### What is being asked
Once you reach the end of the data, transcribe all of it exactly.

*** Listed entries Section Begins ***

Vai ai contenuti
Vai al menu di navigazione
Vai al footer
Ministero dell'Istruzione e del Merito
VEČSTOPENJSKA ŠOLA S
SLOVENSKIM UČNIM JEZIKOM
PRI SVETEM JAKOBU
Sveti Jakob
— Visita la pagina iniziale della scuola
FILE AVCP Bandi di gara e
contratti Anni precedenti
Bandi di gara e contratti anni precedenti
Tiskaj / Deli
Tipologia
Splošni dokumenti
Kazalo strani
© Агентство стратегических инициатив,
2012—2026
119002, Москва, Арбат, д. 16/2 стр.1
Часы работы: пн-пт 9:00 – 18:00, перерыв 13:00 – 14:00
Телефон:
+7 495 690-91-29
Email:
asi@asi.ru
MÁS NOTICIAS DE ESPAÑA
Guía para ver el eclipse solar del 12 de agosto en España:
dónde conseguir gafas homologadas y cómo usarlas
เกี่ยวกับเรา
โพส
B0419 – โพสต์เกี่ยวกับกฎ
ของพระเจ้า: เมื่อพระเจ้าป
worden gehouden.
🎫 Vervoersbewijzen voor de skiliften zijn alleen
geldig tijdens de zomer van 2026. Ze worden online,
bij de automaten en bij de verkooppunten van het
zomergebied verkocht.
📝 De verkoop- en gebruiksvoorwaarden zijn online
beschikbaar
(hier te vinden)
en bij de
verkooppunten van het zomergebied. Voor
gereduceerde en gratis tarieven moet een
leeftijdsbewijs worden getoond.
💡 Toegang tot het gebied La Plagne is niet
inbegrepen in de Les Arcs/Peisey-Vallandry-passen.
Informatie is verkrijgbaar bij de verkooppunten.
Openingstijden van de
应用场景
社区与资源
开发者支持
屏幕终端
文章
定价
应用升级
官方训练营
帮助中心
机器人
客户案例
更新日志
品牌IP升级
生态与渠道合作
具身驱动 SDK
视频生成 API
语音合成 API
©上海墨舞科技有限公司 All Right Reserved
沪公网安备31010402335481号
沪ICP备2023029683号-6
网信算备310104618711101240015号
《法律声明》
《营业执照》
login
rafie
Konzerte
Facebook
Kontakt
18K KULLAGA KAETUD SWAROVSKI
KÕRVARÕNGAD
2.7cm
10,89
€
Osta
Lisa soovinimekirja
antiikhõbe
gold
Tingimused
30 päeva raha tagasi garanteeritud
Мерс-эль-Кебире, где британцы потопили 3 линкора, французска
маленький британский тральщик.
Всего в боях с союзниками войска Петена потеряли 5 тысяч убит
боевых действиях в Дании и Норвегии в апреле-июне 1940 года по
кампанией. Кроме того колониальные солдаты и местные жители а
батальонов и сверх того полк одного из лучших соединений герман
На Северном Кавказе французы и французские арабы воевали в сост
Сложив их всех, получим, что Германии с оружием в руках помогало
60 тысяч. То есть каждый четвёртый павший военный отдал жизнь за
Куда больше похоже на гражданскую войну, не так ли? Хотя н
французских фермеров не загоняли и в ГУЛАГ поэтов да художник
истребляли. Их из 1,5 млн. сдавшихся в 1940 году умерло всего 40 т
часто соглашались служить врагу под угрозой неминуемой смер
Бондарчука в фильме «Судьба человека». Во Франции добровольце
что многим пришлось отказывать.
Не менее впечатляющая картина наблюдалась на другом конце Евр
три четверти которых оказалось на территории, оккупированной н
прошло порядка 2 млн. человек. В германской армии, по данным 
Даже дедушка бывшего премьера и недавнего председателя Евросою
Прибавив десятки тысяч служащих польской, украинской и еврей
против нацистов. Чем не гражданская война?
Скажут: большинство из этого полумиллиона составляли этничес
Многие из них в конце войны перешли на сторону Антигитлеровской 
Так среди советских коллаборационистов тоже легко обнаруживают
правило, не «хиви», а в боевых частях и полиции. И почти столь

*** Listed entries Section Ends ***

### Solution for this exercise
Vai ai contenuti
Vai al menu di navigazione
Vai al footer
Ministero dell'Istruzione e del Merito
VEČSTOPENJSKA ŠOLA S
SLOVENSKIM UČNIM JEZIKOM
PRI SVETEM JAKOBU
Sveti Jakob
— Visita la pagina iniziale della scuola
FILE AVCP Bandi di gara e
contratti Anni precedenti
Bandi di gara e contratti anni precedenti
Tiskaj / Deli
Tipologia
Splošni dokumenti
Kazalo strani
© Агентство стратегических инициатив,
2012—2026
119002, Москва, Арбат, д. 16/2 стр.1
Часы работы: пн-пт 9:00 – 18:00, перерыв 13:00 – 14:00
Телефон:
+7 495 690-91-29
Email:
asi@asi.ru
MÁS NOTICIAS DE ESPAÑA
Guía para ver el eclipse solar del 12 de agosto en España:
dónde conseguir gafas homologadas y cómo usarlas
เกี่ยวกับเรา
โพส
B0419 – โพสต์เกี่ยวกับกฎ
ของพระเจ้า: เมื่อพระเจ้าป
worden gehouden.
🎫 Vervoersbewijzen voor de skiliften zijn alleen
geldig tijdens de zomer van 2026. Ze worden online,
bij de automaten en bij de verkooppunten van het
zomergebied verkocht.
📝 De verkoop- en gebruiksvoorwaarden zijn online
beschikbaar
(hier te vinden)
en bij de
verkooppunten van het zomergebied. Voor
gereduceerde en gratis tarieven moet een
leeftijdsbewijs worden getoond.
💡 Toegang tot het gebied La Plagne is niet
inbegrepen in de Les Arcs/Peisey-Vallandry-passen.
Informatie is verkrijgbaar bij de verkooppunten.
Openingstijden van de
应用场景
社区与资源
开发者支持
屏幕终端
文章
定价
应用升级
官方训练营
帮助中心
机器人
客户案例
更新日志
品牌IP升级
生态与渠道合作
具身驱动 SDK
视频生成 API
语音合成 API
©上海墨舞科技有限公司 All Right Reserved
沪公网安备31010402335481号
沪ICP备2023029683号-6
网信算备310104618711101240015号
《法律声明》
《营业执照》
login
rafie
Konzerte
Facebook
Kontakt
18K KULLAGA KAETUD SWAROVSKI
KÕRVARÕNGAD
2.7cm
10,89
€
Osta
Lisa soovinimekirja
antiikhõbe
gold
Tingimused
30 päeva raha tagasi garanteeritud
Мерс-эль-Кебире, где британцы потопили 3 линкора, французска
маленький британский тральщик.
Всего в боях с союзниками войска Петена потеряли 5 тысяч убит
боевых действиях в Дании и Норвегии в апреле-июне 1940 года по
кампанией. Кроме того колониальные солдаты и местные жители а
батальонов и сверх того полк одного из лучших соединений герман
На Северном Кавказе французы и французские арабы воевали в сост
Сложив их всех, получим, что Германии с оружием в руках помогало
60 тысяч. То есть каждый четвёртый павший военный отдал жизнь за
Куда больше похоже на гражданскую войну, не так ли? Хотя н
французских фермеров не загоняли и в ГУЛАГ поэтов да художник
истребляли. Их из 1,5 млн. сдавшихся в 1940 году умерло всего 40 т
часто соглашались служить врагу под угрозой неминуемой смер
Бондарчука в фильме «Судьба человека». Во Франции добровольце
что многим пришлось отказывать.
Не менее впечатляющая картина наблюдалась на другом конце Евр
три четверти которых оказалось на территории, оккупированной н
прошло порядка 2 млн. человек. В германской армии, по данным 
Даже дедушка бывшего премьера и недавнего председателя Евросою
Прибавив десятки тысяч служащих польской, украинской и еврей
против нацистов. Чем не гражданская война?
Скажут: большинство из этого полумиллиона составляли этничес
Многие из них в конце войны перешли на сторону Антигитлеровской 
Так среди советских коллаборационистов тоже легко обнаруживают
правило, не «хиви», а в боевых частях и полиции. И почти столь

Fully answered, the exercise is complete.